Makhmalbaf can no longer live, or work in Iran. Firmly on the side of political reform, he left after the election of Mahmoud Ahmadinejad as president in 2005, and is persona non grata in his own country. Two years ago he used his movie fame to enter politics as the overseas spokesman for the reformist candidate in the last presidential elections, Mir-Hossein Mousavi. When large numbers of Iranians were convinced that Ahmedinejad had robbed Mousavi of his rightful victory through fraud, hundreds of thousands protested in the streets of Teheran. Many were arrested, tortured, and in some cases killed. Makhmalbaf wrote in The Guardian of London: “I have been given the responsibility of telling the world what is happening in Iran. The office of Mir-Hossein Mousavi, who the Iranian people truly want as their leader, has asked me to do so.”
And so he became a kind of roving ambassador for Mousavi’s Green Movement, giving interviews, writing op-ed pieces, donating his film prizes to the Green Movement, and making the rounds of various European capitals, the European Parliament, and the White House. He says he no longer has time to make films because he is too busy “working for the Iranian people”.
Speaking for political candidates is not normally the role of artists, but then the situation in Iran is not normal, nor is Mousavi a normal politician, or indeed Makhmalbaf a normal filmmaker. In fact, the two have some important things in common. In 1979, a painter and architect by training, Mousavi represented the leftwing of the Islamist revolution. His intellectual hero – like Makhmalbaf’s – was the philosopher Ali Shari’ati, who combined revolutionary Marxist rhetoric with Shia Islam. Mousavi’s other hero was Che Guevara. As a Muslim activist he was much favored by the Ayatollah Khomeini, whom he served as prime minister until 1989. When a constitutional change abolished the prime ministership, he retired from politics.

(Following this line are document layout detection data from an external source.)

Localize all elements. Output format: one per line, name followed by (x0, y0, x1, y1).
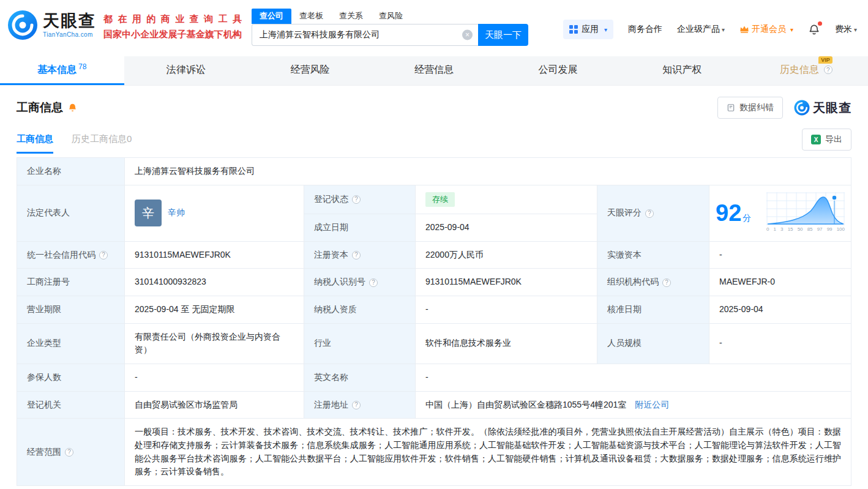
score-value: 92 (716, 200, 741, 226)
value-tyc-score: 92分 013155085979 (709, 185, 851, 241)
tianyancha-logo-icon (7, 10, 38, 40)
score-unit: 分 (743, 213, 751, 223)
search-input[interactable] (252, 24, 478, 45)
score-tick: 85 (807, 226, 813, 233)
search-tab-risk[interactable]: 查风险 (371, 9, 411, 24)
tab-business-info[interactable]: 经营信息 (372, 56, 496, 85)
label-english-name: 英文名称 (304, 364, 416, 392)
value-reg-number: 310141000932823 (125, 269, 304, 296)
apps-label: 应用 (582, 24, 599, 35)
help-icon[interactable]: ? (352, 401, 361, 409)
label-paid-capital: 实缴资本 (597, 241, 709, 269)
excel-icon: X (811, 135, 821, 144)
promo-line1: 都在用的商业查询工具 (103, 12, 242, 27)
help-icon[interactable]: ? (662, 278, 671, 287)
value-staff-size: - (709, 323, 851, 364)
table-row: 参保人数 - 英文名称 - (17, 364, 851, 392)
subtab-count: 0 (127, 133, 132, 144)
help-icon: ? (824, 65, 832, 74)
notification-bell[interactable] (808, 23, 820, 35)
table-row: 工商注册号 310141000932823 纳税人识别号? 91310115MA… (17, 269, 851, 296)
vip-badge: VIP (818, 56, 832, 64)
avatar[interactable]: 辛 (135, 200, 162, 226)
value-reg-authority: 自由贸易试验区市场监管局 (125, 391, 304, 419)
table-row: 经营范围? 一般项目：技术服务、技术开发、技术咨询、技术交流、技术转让、技术推广… (17, 419, 851, 486)
nav-enterprise[interactable]: 企业级产品 ▾ (677, 24, 725, 35)
tab-operational-risk[interactable]: 经营风险 (248, 56, 372, 85)
label-reg-capital: 注册资本? (304, 241, 416, 269)
value-business-term: 2025-09-04 至 无固定期限 (125, 296, 304, 323)
value-establish-date: 2025-09-04 (416, 214, 597, 241)
score-curve (766, 192, 845, 225)
score-marker (832, 195, 837, 200)
tab-intellectual-property[interactable]: 知识产权 (620, 56, 744, 85)
search-tab-relation[interactable]: 查关系 (331, 9, 371, 24)
value-taxpayer-id: 91310115MAEWEFJR0K (416, 269, 597, 296)
apps-menu[interactable]: 应用 ▾ (563, 20, 613, 39)
table-row: 企业类型 有限责任公司（外商投资企业与内资合资） 行业 软件和信息技术服务业 人… (17, 323, 851, 364)
value-reg-capital: 22000万人民币 (416, 241, 597, 269)
score-tick: 3 (780, 226, 783, 233)
score-tick: 99 (827, 226, 832, 233)
subtab-history-business-info[interactable]: 历史工商信息0 (72, 133, 132, 154)
help-icon[interactable]: ? (645, 209, 654, 218)
value-taxpayer-qualification: - (416, 296, 597, 323)
tab-count-badge: 78 (78, 62, 86, 71)
help-icon[interactable]: ? (352, 195, 361, 204)
table-row: 统一社会信用代码? 91310115MAEWEFJR0K 注册资本? 22000… (17, 241, 851, 269)
help-icon[interactable]: ? (369, 278, 378, 287)
nav-vip-label: 开通会员 (752, 24, 786, 35)
value-english-name: - (416, 364, 851, 392)
tab-company-development[interactable]: 公司发展 (496, 56, 620, 85)
site-header: 天眼查 TianYanCha.com 都在用的商业查询工具 国家中小企业发展子基… (0, 0, 868, 56)
label-reg-status: 登记状态? (304, 185, 416, 214)
subtabs: 工商信息 历史工商信息0 X 导出 (0, 129, 868, 154)
value-legal-rep: 辛 辛帅 (125, 185, 304, 241)
score-tick: 0 (766, 226, 769, 233)
label-taxpayer-qualification: 纳税人资质 (304, 296, 416, 323)
watermark-text: 天眼查 (813, 100, 851, 116)
value-company-name: 上海浦算云智科技服务有限公司 (125, 158, 851, 185)
export-label: 导出 (825, 134, 842, 145)
nav-cooperation[interactable]: 商务合作 (628, 24, 662, 35)
value-approval-date: 2025-09-04 (709, 296, 851, 323)
label-company-name: 企业名称 (17, 158, 125, 185)
help-icon[interactable]: ? (65, 448, 73, 457)
search-tab-boss[interactable]: 查老板 (291, 9, 331, 24)
search-area: 查公司 查老板 查关系 查风险 × 天眼一下 (252, 9, 528, 46)
nearby-companies-link[interactable]: 附近公司 (635, 400, 669, 409)
data-correction-button[interactable]: 数据纠错 (717, 97, 783, 119)
tab-history-info[interactable]: 历史信息 VIP ? (744, 56, 868, 85)
score-distribution-chart: 0131550859799100 (766, 192, 845, 233)
user-menu[interactable]: 费米 ▾ (835, 24, 857, 35)
label-org-code: 组织机构代码? (597, 269, 709, 296)
help-icon[interactable]: ? (99, 251, 108, 259)
section-actions: 数据纠错 天眼查 (717, 97, 851, 119)
help-icon[interactable]: ? (352, 251, 361, 259)
tab-basic-info[interactable]: 基本信息78 (0, 56, 124, 85)
search-clear-icon[interactable]: × (462, 30, 473, 40)
tab-legal-proceedings[interactable]: 法律诉讼 (124, 56, 249, 85)
label-tyc-score: 天眼评分? (597, 185, 709, 241)
subtab-business-info[interactable]: 工商信息 (17, 133, 53, 154)
search-tab-company[interactable]: 查公司 (252, 9, 291, 24)
brand-name: 天眼查 (43, 12, 96, 29)
search-bar: × 天眼一下 (252, 24, 528, 46)
value-paid-capital: - (709, 241, 851, 269)
promo-line2: 国家中小企业发展子基金旗下机构 (103, 27, 242, 42)
tianyancha-logo[interactable]: 天眼查 TianYanCha.com (7, 10, 96, 40)
value-business-scope: 一般项目：技术服务、技术开发、技术咨询、技术交流、技术转让、技术推广；软件开发。… (125, 419, 851, 486)
nav-vip-upgrade[interactable]: 开通会员 ▾ (739, 24, 793, 35)
data-correction-label: 数据纠错 (739, 102, 774, 113)
company-section-tabs: 基本信息78 法律诉讼 经营风险 经营信息 公司发展 知识产权 历史信息 VIP… (0, 56, 868, 86)
user-name: 费米 (835, 24, 852, 35)
alert-bell-icon[interactable] (68, 103, 77, 113)
export-button[interactable]: X 导出 (802, 129, 851, 151)
legal-rep-link[interactable]: 辛帅 (168, 206, 185, 220)
search-button[interactable]: 天眼一下 (478, 24, 528, 46)
label-business-term: 营业期限 (17, 296, 125, 323)
score-tick: 50 (798, 226, 803, 233)
value-org-code: MAEWEFJR-0 (709, 269, 851, 296)
label-insured-count: 参保人数 (17, 364, 125, 392)
tab-label: 经营风险 (290, 64, 329, 77)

Makhmalbaf, revealing as much about himself as the politician he champions, wrote about Mousavi: “Previously, he was revolutionary, because everyone inside the system was a revolutionary. But now he’s a reformer. Now he knows Gandhi – before he knew only Che Guevara. If we gain power through aggression we would have to keep it through aggression. That is why we’re having a green revolution, defined by peace and democracy.”
This is pretty much a summing up of Makhmalbaf’s own trajectory, from a religious revolutionary zealot to a liberal critic of the Islamic regime. Not all Iranian artists see it as their role to be activists in exile. Kiarostami, seventeen years older than Makhmalbaf, has avoided political comment in his films, or acting as a public dissident. As a result, he can still move in and out of Iran, while Makhmalbaf, like many other Iranian artists and intellectuals, can’t go back. Exile is not always a matter of choice. And the question whether it is better to pull one’s punches to work inside a dictatorship, or to speak out and take the artistic and political consequences of enforced exile, is not unique to contemporary Iran. But a recent public spat between Kiarostami and another filmmaker in exile, Bahman Ghobadi, born in 1969, set out the stakes quite clearly.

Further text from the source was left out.